=== Problem statement ===
Please give back only the lines below from the one containing "Accesibilidad (128, 2555)" to the one containing "[Ir a http://www.valenciacf.com/] (483, 13)", each repeated word for word, both ends included.

[[ Data section, beginning ]]

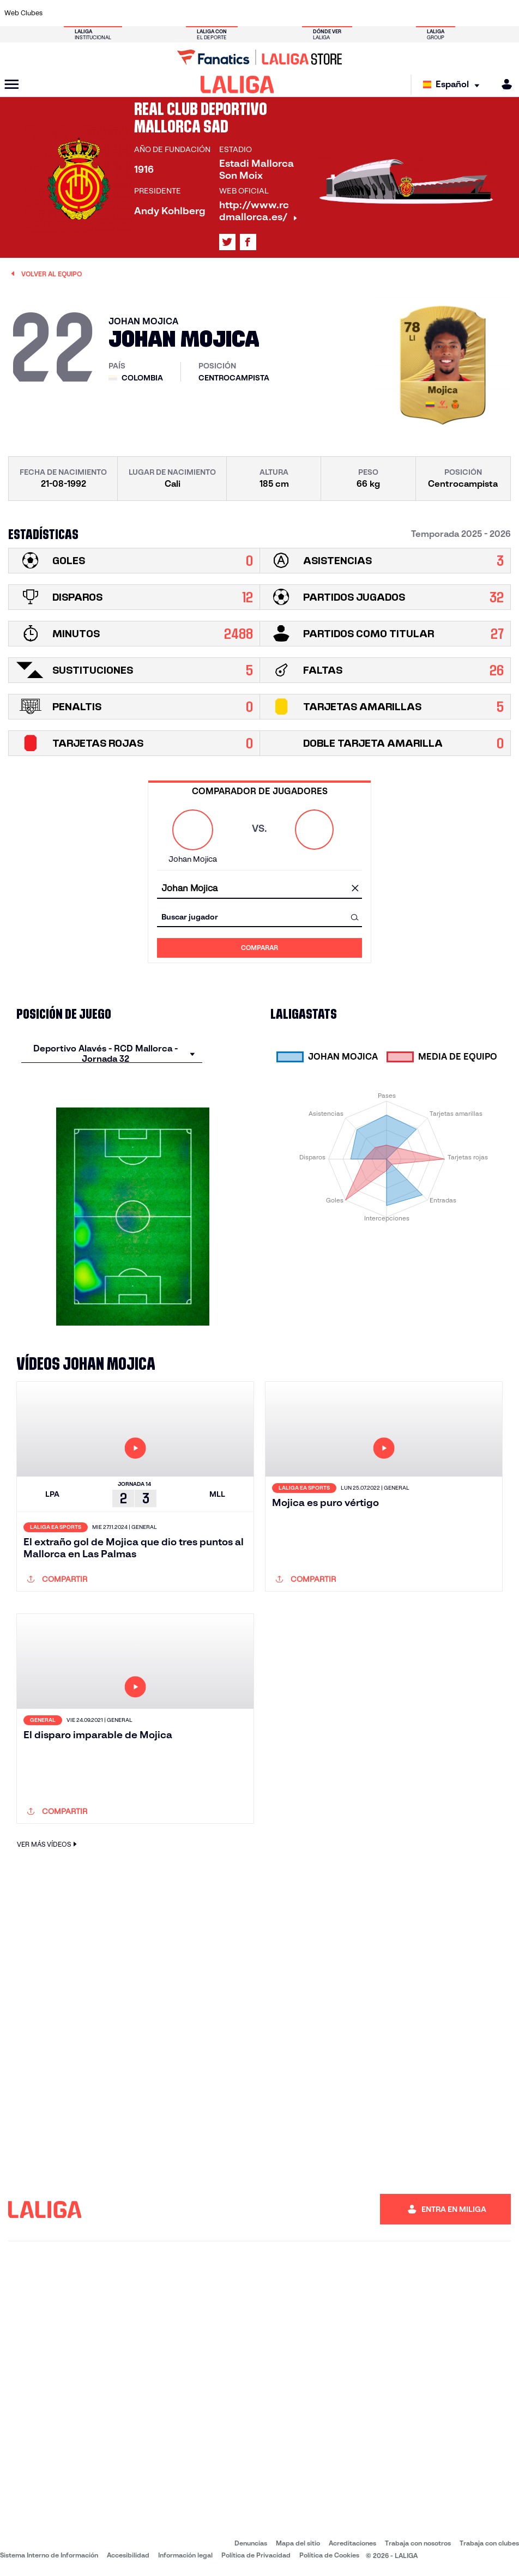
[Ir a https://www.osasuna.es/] (105, 13)
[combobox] (259, 888)
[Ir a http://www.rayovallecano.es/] (270, 13)
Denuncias (250, 2543)
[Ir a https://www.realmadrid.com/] (388, 13)
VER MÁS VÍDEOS (48, 1844)
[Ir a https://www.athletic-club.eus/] (58, 13)
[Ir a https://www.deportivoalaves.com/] (128, 13)
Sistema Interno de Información (49, 2555)
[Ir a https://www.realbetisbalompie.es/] (365, 13)
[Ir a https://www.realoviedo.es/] (412, 13)
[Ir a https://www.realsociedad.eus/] (435, 13)
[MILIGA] (503, 84)
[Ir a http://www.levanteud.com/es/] (247, 13)
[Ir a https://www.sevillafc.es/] (459, 13)
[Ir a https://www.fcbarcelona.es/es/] (176, 13)
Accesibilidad (128, 2555)
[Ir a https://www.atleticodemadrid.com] (82, 13)
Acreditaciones (352, 2543)
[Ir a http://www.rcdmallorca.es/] (341, 13)
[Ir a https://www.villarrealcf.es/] (506, 13)
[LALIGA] (237, 84)
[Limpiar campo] (355, 889)
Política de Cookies (329, 2555)
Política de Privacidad (256, 2555)
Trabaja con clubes (489, 2543)
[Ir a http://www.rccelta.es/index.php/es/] (294, 13)
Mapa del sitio (298, 2543)
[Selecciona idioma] (454, 84)
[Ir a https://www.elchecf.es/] (152, 13)
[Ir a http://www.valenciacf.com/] (483, 13)
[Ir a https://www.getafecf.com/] (199, 13)
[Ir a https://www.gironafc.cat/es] (223, 13)
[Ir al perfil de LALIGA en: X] (227, 242)
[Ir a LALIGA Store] (259, 57)
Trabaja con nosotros (418, 2543)
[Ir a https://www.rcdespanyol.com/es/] (318, 13)
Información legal (185, 2555)
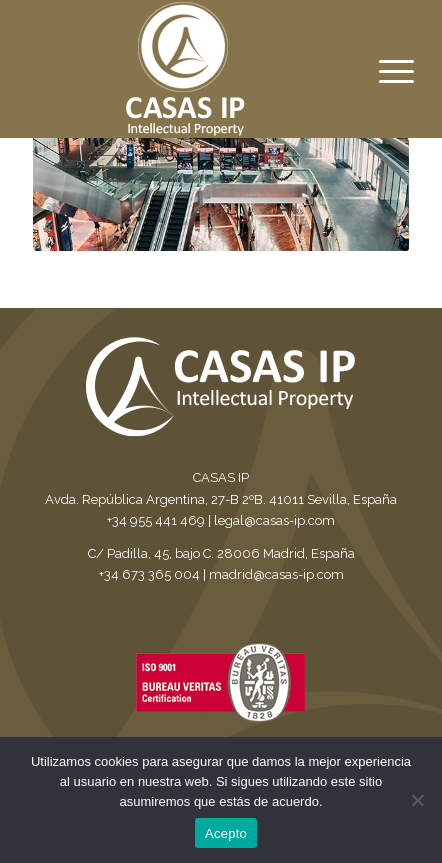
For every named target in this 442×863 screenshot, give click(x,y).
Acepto (226, 833)
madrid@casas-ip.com (276, 574)
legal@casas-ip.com (274, 520)
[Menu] (381, 72)
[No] (417, 800)
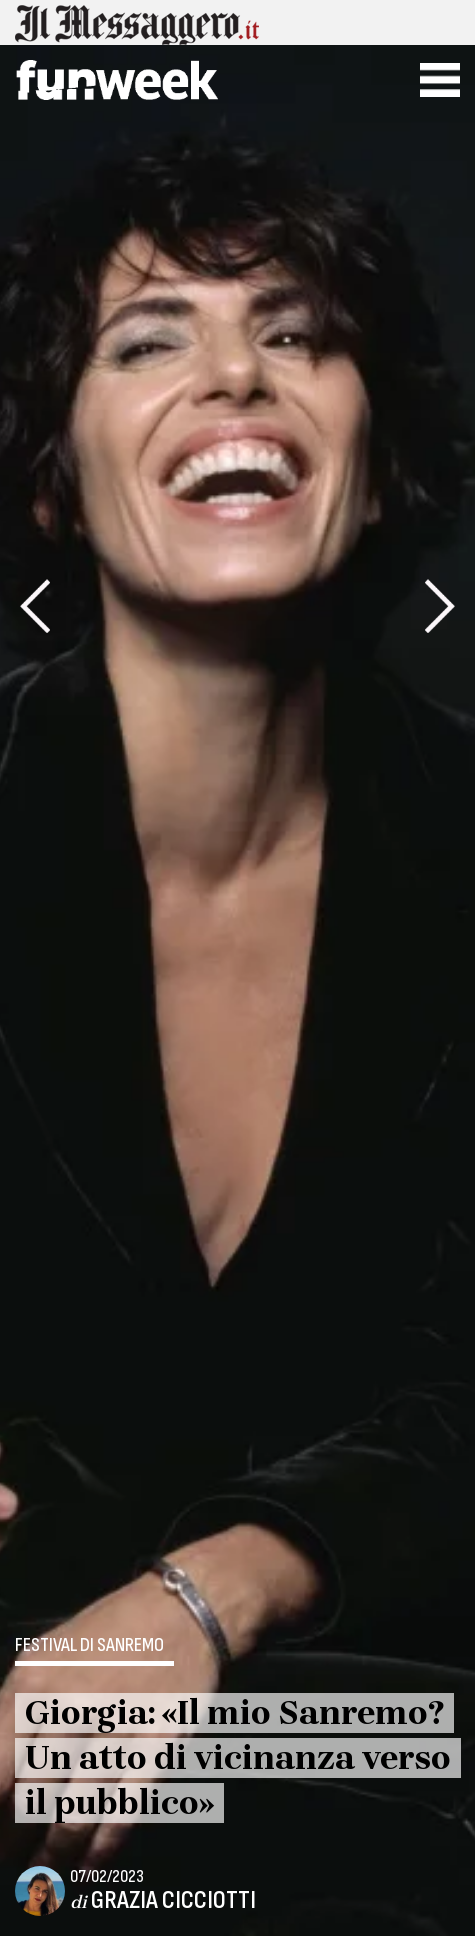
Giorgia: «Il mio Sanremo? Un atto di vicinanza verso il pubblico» (238, 1758)
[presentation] (35, 606)
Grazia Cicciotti (173, 1900)
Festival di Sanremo (89, 1646)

[[ Data section, end ]]

=== Answer to this problem ===
Accesibilidad (128, 2555)
[Ir a https://www.atleticodemadrid.com] (82, 13)
Acreditaciones (352, 2543)
[Ir a http://www.rcdmallorca.es/] (341, 13)
[Ir a https://www.villarrealcf.es/] (506, 13)
[LALIGA] (237, 84)
[Limpiar campo] (355, 889)
Política de Cookies (329, 2555)
Política de Privacidad (256, 2555)
Trabaja con clubes (489, 2543)
[Ir a http://www.rccelta.es/index.php/es/] (294, 13)
Mapa del sitio (298, 2543)
[Selecciona idioma] (454, 84)
[Ir a https://www.elchecf.es/] (152, 13)
[Ir a http://www.valenciacf.com/] (483, 13)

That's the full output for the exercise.